小さなギャルと、ラフな格好をした野良猫みたいなギャルと、ワンピースを着たお嬢様。はたから見ると奇妙な三人組だが、仲はよさそうだ。何となく姉妹にも見える。
「ふぁ……」
そんなことを考えながらも知らずあくびが出てきた。泊まりにきた当初と違って文美も手がかからなくなったが妹の世話はなかなか大変だ。
もしかしたら、ふたりが文美を連れ出してくれたのかもしれない。
「……少し寝るか」
せっかくだしふたりに甘えさせてもらおう。またあくびをしながら自室へと向かうのだった。
♪
「あっはっはっはっ! ふたりとも、それで怒られたの?」
「だって、宮古が色付きの麺ばっかりたくさん食べるから」
「あんたがあたしのぶんまで食べるからでしょ! あたしまで怒られたのはあんたのせいよっ」
「まぁ、お兄ちゃんもカリカリしてたみたいだけど……お兄ちゃんをそこまで怒らせるなんて、ふたりともなかなか見所あるよ」
平日の昼下がり――。
服を見たり、雑貨を物色したり、買い食いをしたり、まおの家で犬と猫を触ったり、ようやく人の減り始めたファミレスに三人は腰を落ち着けていた。

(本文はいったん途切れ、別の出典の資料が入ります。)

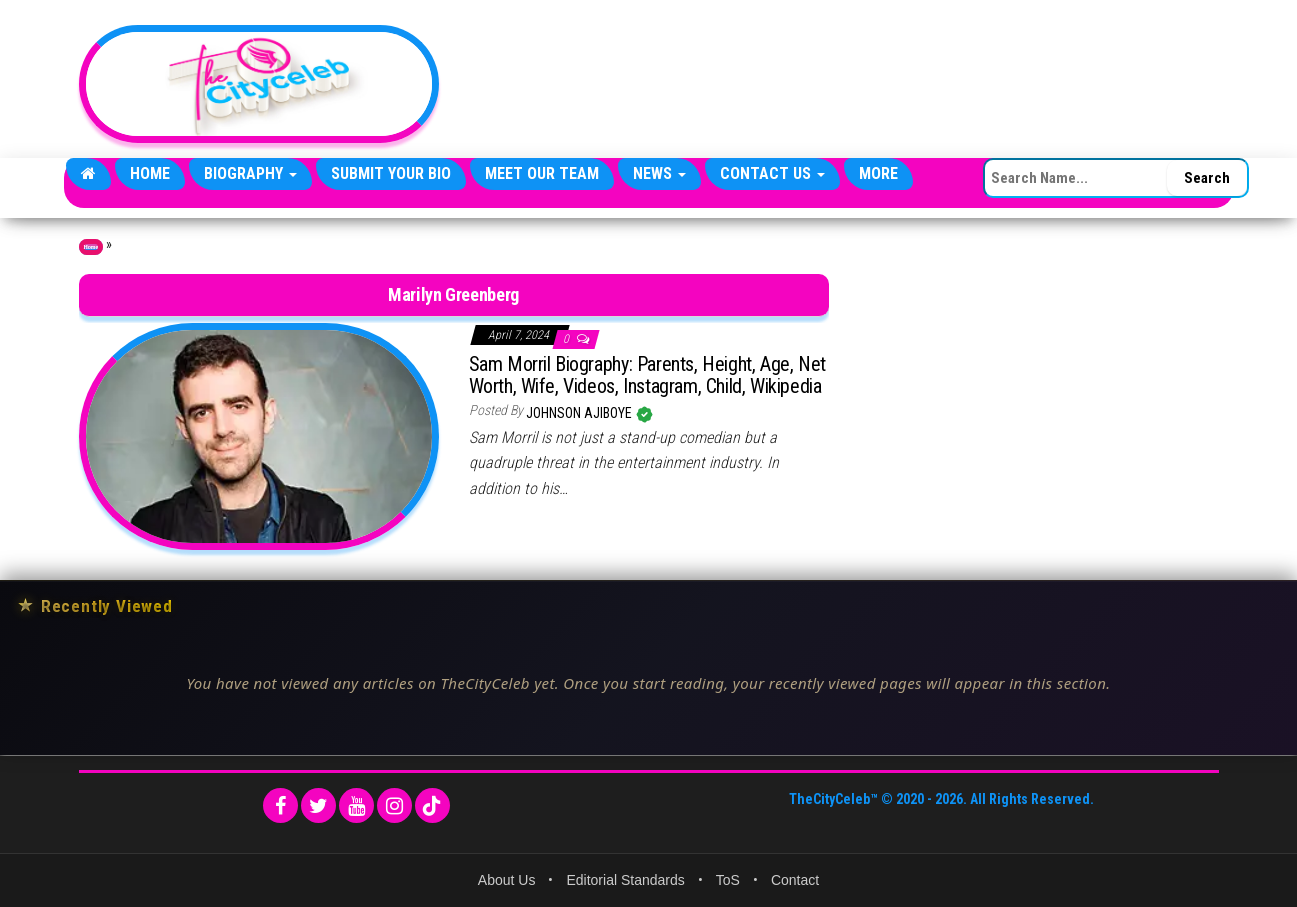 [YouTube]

やはり奇妙な三人組はかなり目立つのか、あるいはテーブルに並んでは消えていくスイート類のせいか。周囲の視線を気にすることもなく、三人はああでもないこうでもないと話しながら、目の前に並んだデザートを平らげていく。
それにしても――。
(お兄ちゃん、幸せ者だなぁ)
文美が知っている兄は黙々と料理をする姿ばかりで、楽しい姿ではなかった――もちろん兄は喜んで料理していただろうが。
この夏、お店に来てから初めて見る兄の姿も重なり、妙に感慨深い。
「第一、あんたはもっとあたしに感謝しなさいよ。追試のときだってあたしがいなかったら今日だってお店じゃなくて学校にいるんだからね」
「それはそうかもだけど……宮古だってお弁当作ってもらったじゃん」
「あれは当然の報酬でしょ! あんたのぶんまでもらっても足りないくらいよっ」
それはもちろん、このふたりがいるからだ。
本当にお兄ちゃんの料理が大好きで、独り占めしようとしている――元々食い意地は張っているのは間違いないけど。
こんなふうに自分の作る物に夢中になってくれるなんて、お兄ちゃんはやっぱり幸せ者だ。
「……ね、もしお兄ちゃんが――」
「「?」」
「何でもないっ、それよりお兄ちゃんがフラれたときの話してあげよっか! 保育園の頃だけどっ」
今さら二人の気持ちを試すようなことを聞くなんてかわいそうだ――お兄ちゃんがおうちに戻ったらどうするかなんて。聞いてみたい気もするけど、たぶん何を聞いても二人の答えは決まっている。
そんな文美の逡巡を知ってか知らずか、二人はぐいぐい身を乗り出してくる。
「ちょっと、そんなの聞いてないわよっ?」
「どんな子っ? 保育士さんとかはナシだからねっ」
本当に扱いやすいお姉ちゃん達だ。腕を組んだ文美はもったいぶって溜息をつく。
「うーん……もうちょっと甘いものが食べたいなぁ」
途端、宮古はさっと卓上端末を手にし、まおはグラスを手にする。
「今日は何でも好きなもの頼んでいいのよ? お姉さん達がおごってあげるから」
「お茶でいいよねっ」
「うむっ」
奇妙な三人組の午後はのんびりと過ぎていくのだった。